** EXTRACTED RECORDS follows **

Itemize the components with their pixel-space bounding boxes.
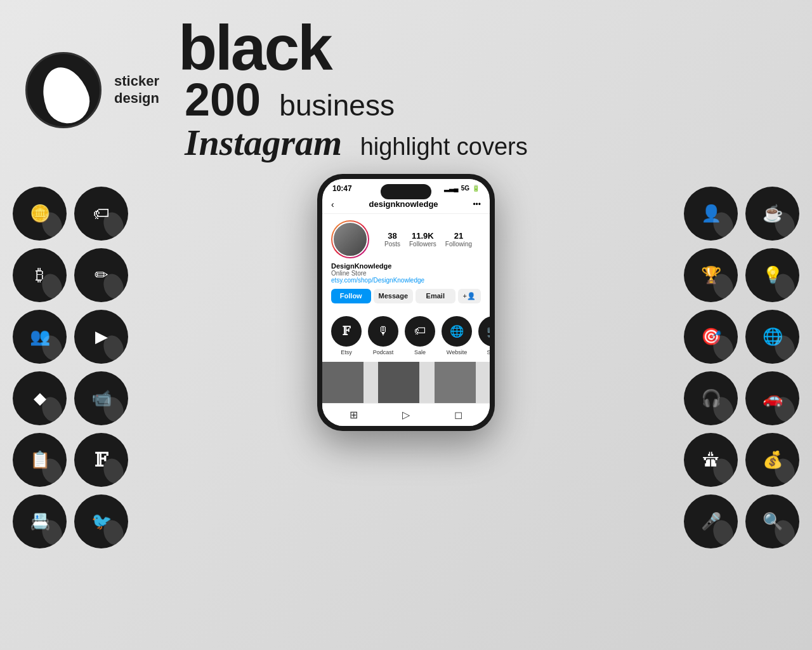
left-icon-bitcoin: ₿ [13, 248, 67, 302]
sticker-line2: design [114, 90, 159, 107]
left-icon-list: 📋 [13, 433, 67, 487]
instagram-label: Instagram [185, 122, 342, 163]
reels-nav-icon[interactable]: ▷ [402, 409, 410, 421]
left-icon-app: ✏ [74, 248, 128, 302]
back-arrow[interactable]: ‹ [331, 199, 334, 209]
right-icon-target: 🎯 [684, 310, 738, 364]
ig-stat-following: 21 Following [445, 231, 472, 248]
left-row-2: ₿ ✏ [13, 248, 128, 302]
right-row-1: 👤 ☕ [684, 187, 799, 241]
highlight-shop[interactable]: 🛒 Shop [478, 316, 490, 355]
ig-profile-top: 38 Posts 11.9K Followers 21 Following [331, 220, 481, 258]
main-title: black [178, 19, 787, 76]
left-icon-coins: 🪙 [13, 187, 67, 241]
left-row-1: 🪙 🏷 [13, 187, 128, 241]
logo-circle [25, 52, 102, 128]
phone-mockup: 10:47 ▂▃▄ 5G 🔋 ‹ designknowledge ••• [317, 174, 495, 431]
right-icon-road: 🛣 [684, 433, 738, 487]
profile-nav-icon[interactable]: ◻ [454, 409, 462, 421]
right-row-5: 🛣 💰 [684, 433, 799, 487]
ig-nav-bar: ⊞ ▷ ◻ [322, 403, 490, 426]
ig-avatar-inner [332, 222, 368, 257]
right-icon-globe: 🌐 [745, 310, 799, 364]
following-count: 21 [445, 231, 472, 241]
highlight-label-shop: Shop [487, 349, 490, 355]
sticker-line1: sticker [114, 73, 159, 90]
highlight-label-sale: Sale [414, 349, 426, 355]
network-type: 5G [461, 185, 469, 192]
more-options[interactable]: ••• [473, 200, 481, 209]
business-label: business [279, 89, 395, 122]
left-icon-eth: ◆ [13, 371, 67, 425]
left-row-3: 👥 ▶ [13, 310, 128, 364]
right-icon-finance: 💰 [745, 433, 799, 487]
right-row-2: 🏆 💡 [684, 248, 799, 302]
ig-avatar [331, 220, 369, 258]
grid-nav-icon[interactable]: ⊞ [350, 409, 358, 421]
right-icon-profile: 👤 [684, 187, 738, 241]
main-layout: 🪙 🏷 ₿ ✏ 👥 ▶ ◆ 📹 📋 𝔽 📇 🐦 [0, 174, 812, 548]
posts-label: Posts [384, 241, 400, 248]
right-icon-headphones: 🎧 [684, 371, 738, 425]
status-bar: 10:47 ▂▃▄ 5G 🔋 [322, 179, 490, 196]
highlight-label-podcast: Podcast [373, 349, 394, 355]
highlight-label-etsy: Etsy [341, 349, 352, 355]
highlight-circle-etsy: 𝔽 [331, 316, 362, 347]
signal-bars: ▂▃▄ [444, 185, 459, 192]
battery-icon: 🔋 [472, 185, 480, 192]
right-icon-car: 🚗 [745, 371, 799, 425]
highlight-circle-sale: 🏷 [405, 316, 435, 347]
ig-highlights: 𝔽 Etsy 🎙 Podcast 🏷 Sale 🌐 Website [322, 310, 490, 362]
right-row-4: 🎧 🚗 [684, 371, 799, 425]
grid-post-1[interactable] [322, 362, 363, 403]
email-button[interactable]: Email [416, 289, 455, 303]
highlight-etsy[interactable]: 𝔽 Etsy [331, 316, 362, 355]
right-icon-column: 👤 ☕ 🏆 💡 🎯 🌐 🎧 🚗 🛣 💰 🎤 🔍 [684, 174, 799, 548]
left-icon-play: ▶ [74, 310, 128, 364]
highlight-website[interactable]: 🌐 Website [442, 316, 472, 355]
left-row-4: ◆ 📹 [13, 371, 128, 425]
ig-stat-posts: 38 Posts [384, 231, 400, 248]
highlight-circle-shop: 🛒 [478, 316, 490, 347]
highlight-circle-podcast: 🎙 [368, 316, 398, 347]
followers-count: 11.9K [409, 231, 436, 241]
message-button[interactable]: Message [374, 289, 414, 303]
right-icon-lamp: 💡 [745, 248, 799, 302]
bio-link[interactable]: etsy.com/shop/DesignKnowledge [331, 277, 481, 284]
ig-post-grid [322, 362, 490, 403]
bio-name: DesignKnowledge [331, 262, 481, 270]
right-row-3: 🎯 🌐 [684, 310, 799, 364]
following-label: Following [445, 241, 472, 248]
phone-container: 10:47 ▂▃▄ 5G 🔋 ‹ designknowledge ••• [128, 174, 684, 431]
sticker-text: sticker design [114, 73, 159, 107]
ig-stats: 38 Posts 11.9K Followers 21 Following [376, 231, 481, 248]
ig-action-buttons: Follow Message Email +👤 [331, 289, 481, 303]
follow-button[interactable]: Follow [331, 289, 371, 303]
time-display: 10:47 [332, 184, 352, 193]
highlight-podcast[interactable]: 🎙 Podcast [368, 316, 398, 355]
right-icon-coffee: ☕ [745, 187, 799, 241]
left-icon-sale: 🏷 [74, 187, 128, 241]
ig-bio: DesignKnowledge Online Store etsy.com/sh… [331, 262, 481, 284]
add-button[interactable]: +👤 [458, 289, 481, 303]
ig-profile-section: 38 Posts 11.9K Followers 21 Following [322, 214, 490, 310]
left-icon-font: 𝔽 [74, 433, 128, 487]
phone-screen: 10:47 ▂▃▄ 5G 🔋 ‹ designknowledge ••• [322, 179, 490, 426]
bio-subtitle: Online Store [331, 270, 481, 277]
highlight-covers-label: highlight covers [360, 133, 528, 160]
right-icon-mic: 🎤 [684, 494, 738, 548]
left-row-6: 📇 🐦 [13, 494, 128, 548]
right-icon-award: 🏆 [684, 248, 738, 302]
left-icon-users: 👥 [13, 310, 67, 364]
left-row-5: 📋 𝔽 [13, 433, 128, 487]
right-icon-search: 🔍 [745, 494, 799, 548]
ig-username: designknowledge [369, 199, 438, 209]
grid-post-2[interactable] [378, 362, 419, 403]
grid-post-3[interactable] [435, 362, 476, 403]
highlight-sale[interactable]: 🏷 Sale [405, 316, 435, 355]
left-icon-card: 📇 [13, 494, 67, 548]
count-number: 200 [185, 74, 261, 125]
notch [381, 184, 431, 199]
left-icon-twitter: 🐦 [74, 494, 128, 548]
highlight-circle-website: 🌐 [442, 316, 472, 347]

** End of EXTRACTED RECORDS **

_PROBLEM TO WORK ON_. Everything in the preceding material must be transcribed exactly, except the images.

_SOLUTION TO THIS EXERCISE_.
Itemize the components with their pixel-space bounding boxes.
left-icon-bitcoin: ₿ [13, 248, 67, 302]
sticker-line2: design [114, 90, 159, 107]
left-icon-list: 📋 [13, 433, 67, 487]
instagram-label: Instagram [185, 122, 342, 163]
reels-nav-icon[interactable]: ▷ [402, 409, 410, 421]
left-icon-app: ✏ [74, 248, 128, 302]
back-arrow[interactable]: ‹ [331, 199, 334, 209]
right-icon-target: 🎯 [684, 310, 738, 364]
ig-stat-following: 21 Following [445, 231, 472, 248]
left-row-2: ₿ ✏ [13, 248, 128, 302]
right-row-1: 👤 ☕ [684, 187, 799, 241]
highlight-shop[interactable]: 🛒 Shop [478, 316, 490, 355]
ig-profile-top: 38 Posts 11.9K Followers 21 Following [331, 220, 481, 258]
main-title: black [178, 19, 787, 76]
left-icon-coins: 🪙 [13, 187, 67, 241]
left-row-1: 🪙 🏷 [13, 187, 128, 241]
logo-circle [25, 52, 102, 128]
phone-mockup: 10:47 ▂▃▄ 5G 🔋 ‹ designknowledge ••• [317, 174, 495, 431]
right-icon-road: 🛣 [684, 433, 738, 487]
profile-nav-icon[interactable]: ◻ [454, 409, 462, 421]
right-row-5: 🛣 💰 [684, 433, 799, 487]
ig-nav-bar: ⊞ ▷ ◻ [322, 403, 490, 426]
ig-avatar-inner [332, 222, 368, 257]
right-icon-globe: 🌐 [745, 310, 799, 364]
following-count: 21 [445, 231, 472, 241]
highlight-label-shop: Shop [487, 349, 490, 355]
sticker-line1: sticker [114, 73, 159, 90]
highlight-label-sale: Sale [414, 349, 426, 355]
network-type: 5G [461, 185, 469, 192]
more-options[interactable]: ••• [473, 200, 481, 209]
business-label: business [279, 89, 395, 122]
left-icon-eth: ◆ [13, 371, 67, 425]
left-row-3: 👥 ▶ [13, 310, 128, 364]
right-icon-finance: 💰 [745, 433, 799, 487]
right-row-2: 🏆 💡 [684, 248, 799, 302]
ig-avatar [331, 220, 369, 258]
grid-nav-icon[interactable]: ⊞ [350, 409, 358, 421]
right-icon-profile: 👤 [684, 187, 738, 241]
main-layout: 🪙 🏷 ₿ ✏ 👥 ▶ ◆ 📹 📋 𝔽 📇 🐦 [0, 174, 812, 548]
posts-label: Posts [384, 241, 400, 248]
right-icon-headphones: 🎧 [684, 371, 738, 425]
status-bar: 10:47 ▂▃▄ 5G 🔋 [322, 179, 490, 196]
highlight-label-podcast: Podcast [373, 349, 394, 355]
highlight-label-etsy: Etsy [341, 349, 352, 355]
highlight-circle-etsy: 𝔽 [331, 316, 362, 347]
signal-bars: ▂▃▄ [444, 185, 459, 192]
battery-icon: 🔋 [472, 185, 480, 192]
right-icon-car: 🚗 [745, 371, 799, 425]
highlight-circle-sale: 🏷 [405, 316, 435, 347]
ig-highlights: 𝔽 Etsy 🎙 Podcast 🏷 Sale 🌐 Website [322, 310, 490, 362]
right-row-4: 🎧 🚗 [684, 371, 799, 425]
grid-post-1[interactable] [322, 362, 363, 403]
email-button[interactable]: Email [416, 289, 455, 303]
highlight-etsy[interactable]: 𝔽 Etsy [331, 316, 362, 355]
right-icon-column: 👤 ☕ 🏆 💡 🎯 🌐 🎧 🚗 🛣 💰 🎤 🔍 [684, 174, 799, 548]
left-icon-play: ▶ [74, 310, 128, 364]
highlight-website[interactable]: 🌐 Website [442, 316, 472, 355]
left-row-4: ◆ 📹 [13, 371, 128, 425]
ig-stat-posts: 38 Posts [384, 231, 400, 248]
highlight-circle-shop: 🛒 [478, 316, 490, 347]
highlight-circle-podcast: 🎙 [368, 316, 398, 347]
followers-count: 11.9K [409, 231, 436, 241]
message-button[interactable]: Message [374, 289, 414, 303]
right-icon-lamp: 💡 [745, 248, 799, 302]
bio-link[interactable]: etsy.com/shop/DesignKnowledge [331, 277, 481, 284]
ig-post-grid [322, 362, 490, 403]
bio-name: DesignKnowledge [331, 262, 481, 270]
right-row-3: 🎯 🌐 [684, 310, 799, 364]
following-label: Following [445, 241, 472, 248]
phone-container: 10:47 ▂▃▄ 5G 🔋 ‹ designknowledge ••• [128, 174, 684, 431]
sticker-text: sticker design [114, 73, 159, 107]
ig-stats: 38 Posts 11.9K Followers 21 Following [376, 231, 481, 248]
ig-action-buttons: Follow Message Email +👤 [331, 289, 481, 303]
follow-button[interactable]: Follow [331, 289, 371, 303]
time-display: 10:47 [332, 184, 352, 193]
highlight-podcast[interactable]: 🎙 Podcast [368, 316, 398, 355]
right-icon-coffee: ☕ [745, 187, 799, 241]
left-icon-sale: 🏷 [74, 187, 128, 241]
ig-bio: DesignKnowledge Online Store etsy.com/sh… [331, 262, 481, 284]
add-button[interactable]: +👤 [458, 289, 481, 303]
ig-profile-section: 38 Posts 11.9K Followers 21 Following [322, 214, 490, 310]
left-icon-font: 𝔽 [74, 433, 128, 487]
phone-screen: 10:47 ▂▃▄ 5G 🔋 ‹ designknowledge ••• [322, 179, 490, 426]
bio-subtitle: Online Store [331, 270, 481, 277]
highlight-covers-label: highlight covers [360, 133, 528, 160]
right-icon-mic: 🎤 [684, 494, 738, 548]
left-row-6: 📇 🐦 [13, 494, 128, 548]
right-icon-award: 🏆 [684, 248, 738, 302]
left-icon-users: 👥 [13, 310, 67, 364]
left-row-5: 📋 𝔽 [13, 433, 128, 487]
right-icon-search: 🔍 [745, 494, 799, 548]
ig-username: designknowledge [369, 199, 438, 209]
grid-post-2[interactable] [378, 362, 419, 403]
grid-post-3[interactable] [435, 362, 476, 403]
highlight-sale[interactable]: 🏷 Sale [405, 316, 435, 355]
left-icon-card: 📇 [13, 494, 67, 548]
count-number: 200 [185, 74, 261, 125]
notch [381, 184, 431, 199]
left-icon-twitter: 🐦 [74, 494, 128, 548]
highlight-circle-website: 🌐 [442, 316, 472, 347]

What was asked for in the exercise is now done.